> Exercise objective
A verbatim reproduction of the lines below, from the line containing "file the CSS Profile (where both parents" through the line containing "Filing the FAFSA", both ends included, is the whole required output.

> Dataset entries

****

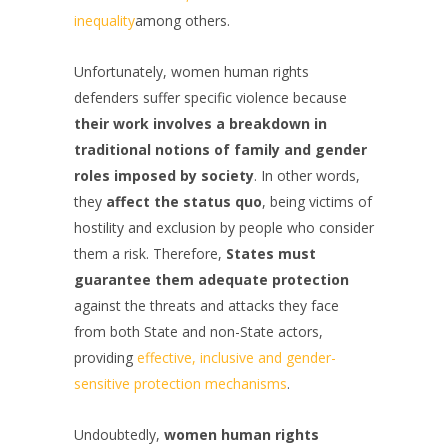
inequality
among others.
Unfortunately, women human rights
defenders suffer specific violence because
their work involves a breakdown in
traditional notions of family and gender
roles imposed by society
. In other words,
they
affect the status quo
, being victims of
hostility and exclusion by people who consider
them a risk. Therefore,
States must
guarantee them adequate protection
against the threats and attacks they face
from both State and non-State actors,
providing
effective, inclusive and gender-
sensitive protection mechanisms
.
Undoubtedly,
women human rights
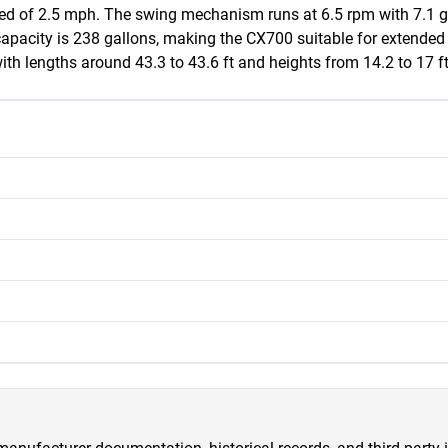
d of 2.5 mph. The swing mechanism runs at 6.5 rpm with 7.1 gall
 capacity is 238 gallons, making the CX700 suitable for extende
th lengths around 43.3 to 43.6 ft and heights from 14.2 to 17 ft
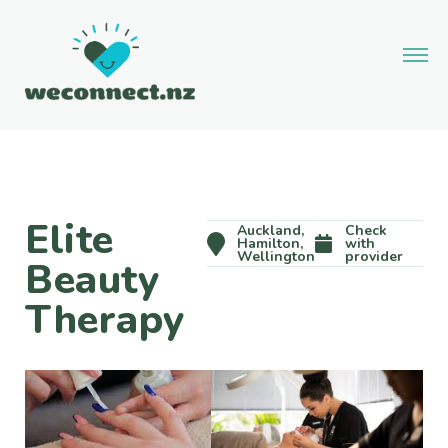
Elite
Auckland,
Check
Hamilton,
with
Wellington
provider
Beauty
Therapy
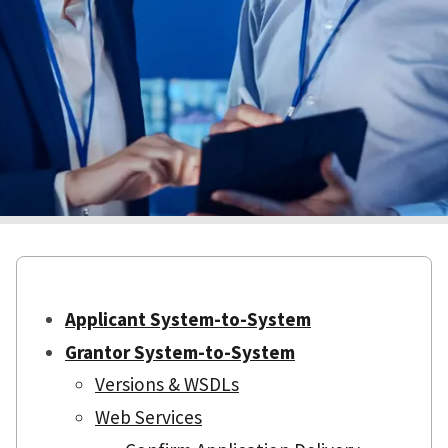
Applicant System-to-System
Grantor System-to-System
Versions & WSDLs
Web Services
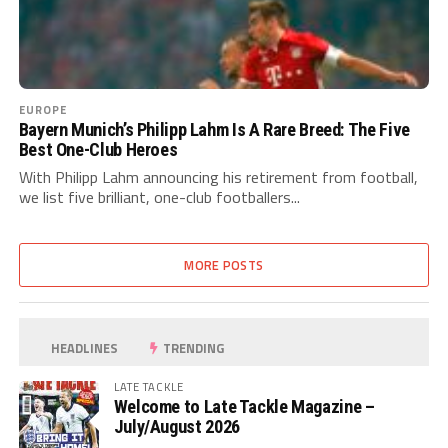
EUROPE
Bayern Munich’s Philipp Lahm Is A Rare Breed: The Five
Best One-Club Heroes
With Philipp Lahm announcing his retirement from football,
we list five brilliant, one-club footballers...
MORE POSTS
HEADLINES
TRENDING
LATE TACKLE
Welcome to Late Tackle Magazine –
July/August 2026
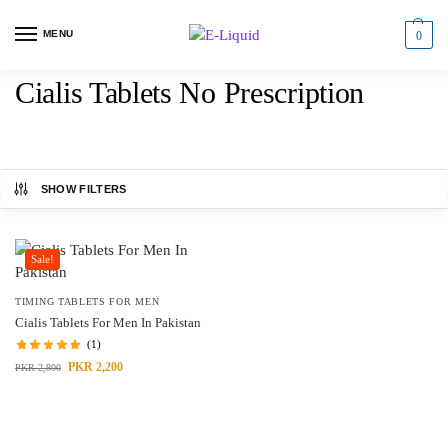
MENU
0
Cialis Tablets No Prescription
SHOW FILTERS
Sale!
TIMING TABLETS FOR MEN
Cialis Tablets For Men In Pakistan
(1)
PKR
2,200
PKR
2,800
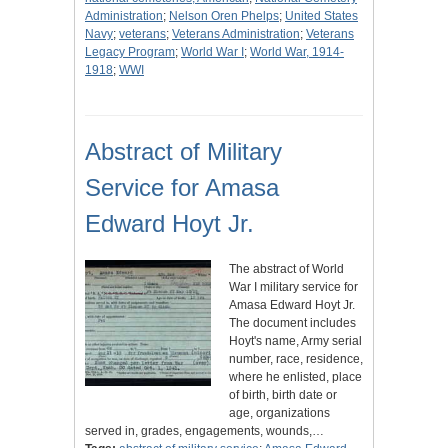
Administration
;
Nelson Oren Phelps
;
United States
Navy
;
veterans
;
Veterans Administration
;
Veterans
Legacy Program
;
World War I
;
World War, 1914-
1918
;
WWI
Abstract of Military
Service for Amasa
Edward Hoyt Jr.
The abstract of World
War I military service for
Amasa Edward Hoyt Jr.
The document includes
Hoyt's name, Army serial
number, race, residence,
where he enlisted, place
of birth, birth date or
age, organizations
served in, grades, engagements, wounds,…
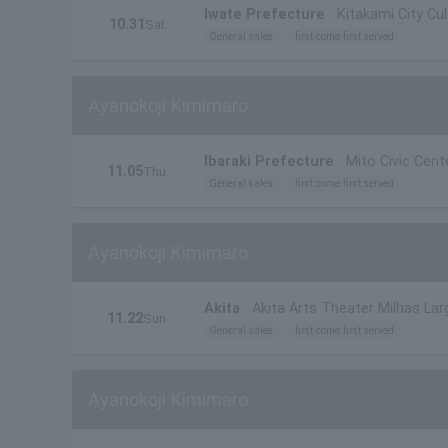
Iwate Prefecture
Kitakami City Cu
10.31
Sat.
General sales
first come first served
Ayanokoji Kimimaro
Ibaraki Prefecture
Mito Civic Cente
11.05
Thu.
General sales
first come first served
Ayanokoji Kimimaro
Akita
Akita Arts Theater Milhas Larg
11.22
Sun.
General sales
first come first served
Ayanokoji Kimimaro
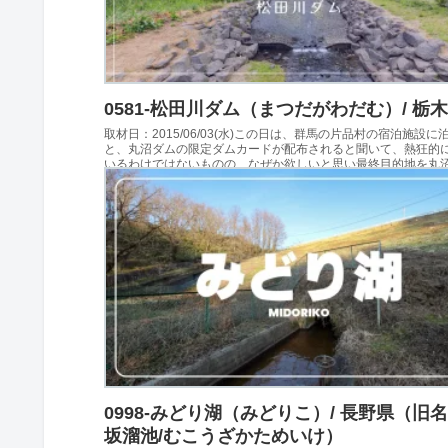
0581-松田川ダム（まつだがわだむ）/ 栃
取材日：2015/06/03(水)この日は、群馬の片品村の宿泊施設に
と、丸沼ダムの限定ダムカードが配布されると聞いて、熱狂的
いるわけではないものの、なぜか欲しいと思い最終目的地を丸
定め群馬に向かいました。その日、最初の...
0998-みどり湖（みどりこ）/ 長野県（旧
坂溜池/むこうざかためいけ）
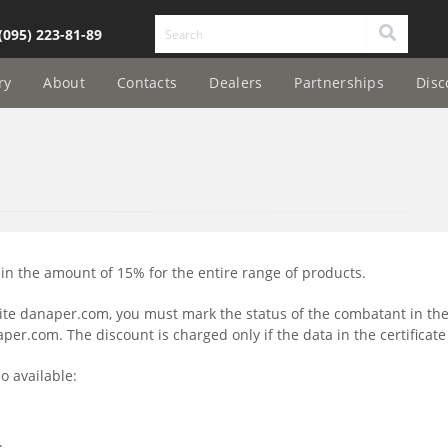
(095) 223-81-89
ry
About
Contacts
Dealers
Partnerships
Disc
n the amount of 15% for the entire range of products.
ite danaper.com, you must mark the status of the combatant in t
r.com. The discount is charged only if the data in the certificate
o available:
;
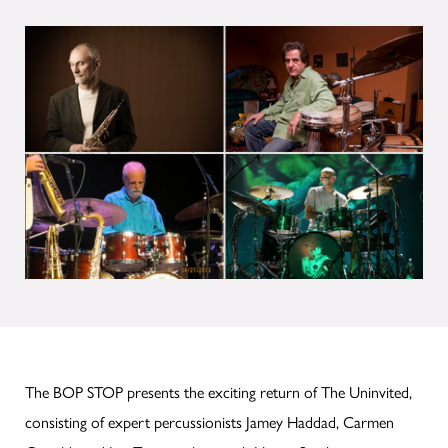
The BOP STOP presents the exciting return of The Uninvited,
consisting of expert percussionists Jamey Haddad, Carmen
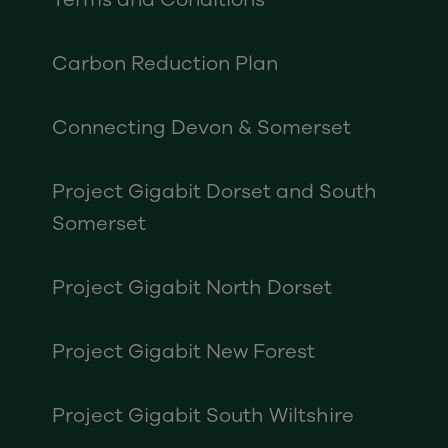
Carbon Reduction Plan
Connecting Devon & Somerset
Project Gigabit Dorset and South
Somerset
Project Gigabit North Dorset
Project Gigabit New Forest
Project Gigabit South Wiltshire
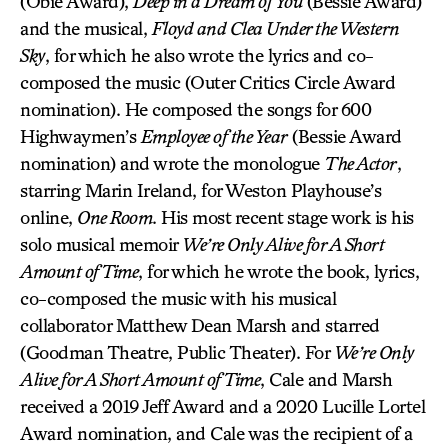
(Obie Award),
Deep in a Dream of You
(Bessie Award)
and the musical,
Floyd and Clea Under the Western
Sky
, for which he also wrote the lyrics and co-
composed the music (Outer Critics Circle Award
nomination). He composed the songs for 600
Highwaymen’s
Employee of the Year
(Bessie Award
nomination) and wrote the monologue
The Actor
,
starring Marin Ireland, for Weston Playhouse’s
online,
One Room
. His most recent stage work is his
solo musical memoir
We’re Only Alive for A Short
Amount of Time
, for which he wrote the book, lyrics,
co-composed the music with his musical
collaborator Matthew Dean Marsh and starred
(Goodman Theatre, Public Theater). For
We’re Only
Alive for A Short Amount of Time
, Cale and Marsh
received a 2019 Jeff Award and a 2020 Lucille Lortel
Award nomination, and Cale was the recipient of a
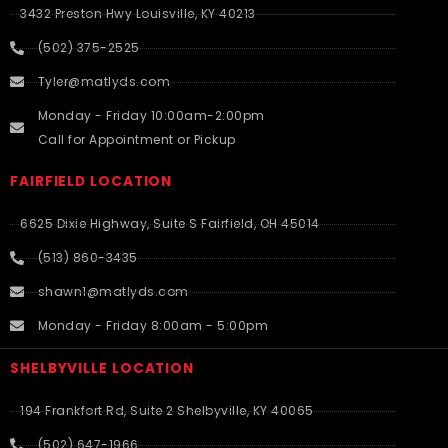
3432 Preston Hwy Louisville, KY 40213
(502) 375-2525
Tyler@matlyds.com
Monday - Friday 10:00am-2:00pm
Call for Appointment or Pickup
FAIRFIELD LOCATION
6625 Dixie Highway, Suite S Fairfield, OH 45014
(513) 860-3435
shawn1@matlyds.com
Monday - Friday 8:00am - 5:00pm
SHELBYVILLE LOCATION
194 Frankfort Rd, Suite 2 Shelbyville, KY 40065
(502) 647-1966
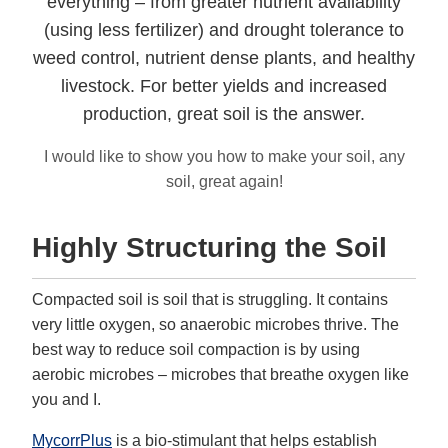
everything – from greater nutrient availability
(using less fertilizer) and drought tolerance to
weed control, nutrient dense plants, and healthy
livestock. For better yields and increased
production, great soil is the answer.
I would like to show you how to make your soil, any
soil, great again!
Highly Structuring the Soil
Compacted soil is soil that is struggling. It contains
very little oxygen, so anaerobic microbes thrive. The
best way to reduce soil compaction is by using
aerobic microbes – microbes that breathe oxygen like
you and I.
MycorrPlus
is a bio-stimulant that helps establish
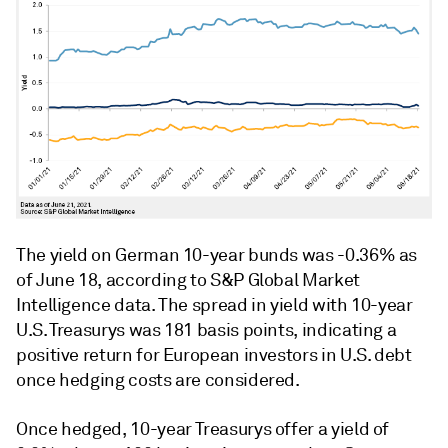
The yield on German 10-year bunds was -0.36% as
of June 18, according to S&P Global Market
Intelligence data. The spread in yield with 10-year
U.S. Treasurys was 181 basis points, indicating a
positive return for European investors in U.S. debt
once hedging costs are considered.
Once hedged, 10-year Treasurys offer a yield of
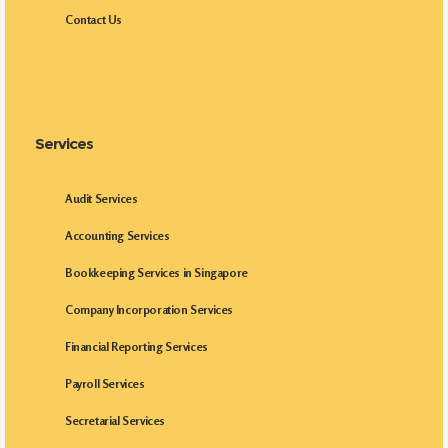
Contact Us
Services
Audit Services
Accounting Services
Bookkeeping Services in Singapore
Company Incorporation Services
Financial Reporting Services
Payroll Services
Secretarial Services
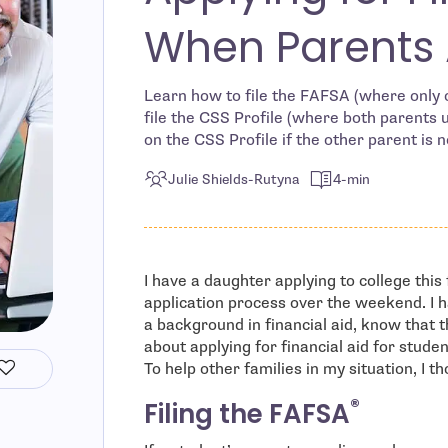
When Parents 
Learn how to file the FAFSA (where only o
file the CSS Profile (where both parents 
on the CSS Profile if the other parent is n
Julie Shields-Rutyna
4-min
I have a daughter applying to college this 
application process over the weekend. I 
a background in financial aid, know that 
about applying for financial aid for stud
To help other families in my situation, I t
®
Filing the FAFSA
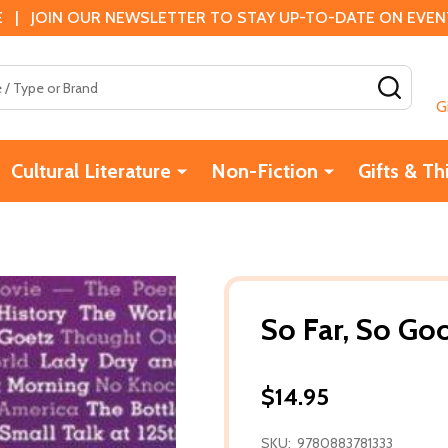
 | JOIN OUR NEWSLETTER TO STAY UP-TO-DATE ON EVENTS
SEAR
G
Cultural Literature
Non-Fiction
Gifts & Th
So Far, So Go
$14.95
SKU:
9780883781333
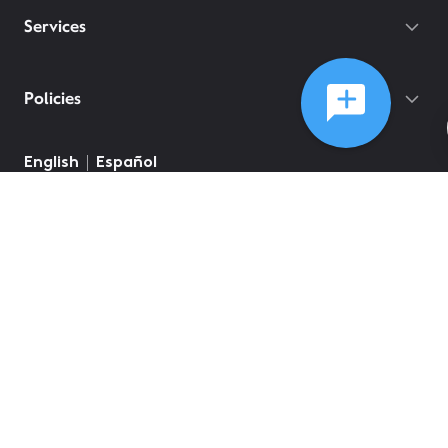
Services
Policies
English
Español
©
2026
Comcast
Web Terms Of Service
CA Notice at Collection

****

> Result for this task
file the CSS Profile (where both parents 
on the CSS Profile if the other parent is n
Julie Shields-Rutyna
4-min
I have a daughter applying to college this 
application process over the weekend. I 
a background in financial aid, know that 
about applying for financial aid for stud
To help other families in my situation, I t
®
Filing the FAFSA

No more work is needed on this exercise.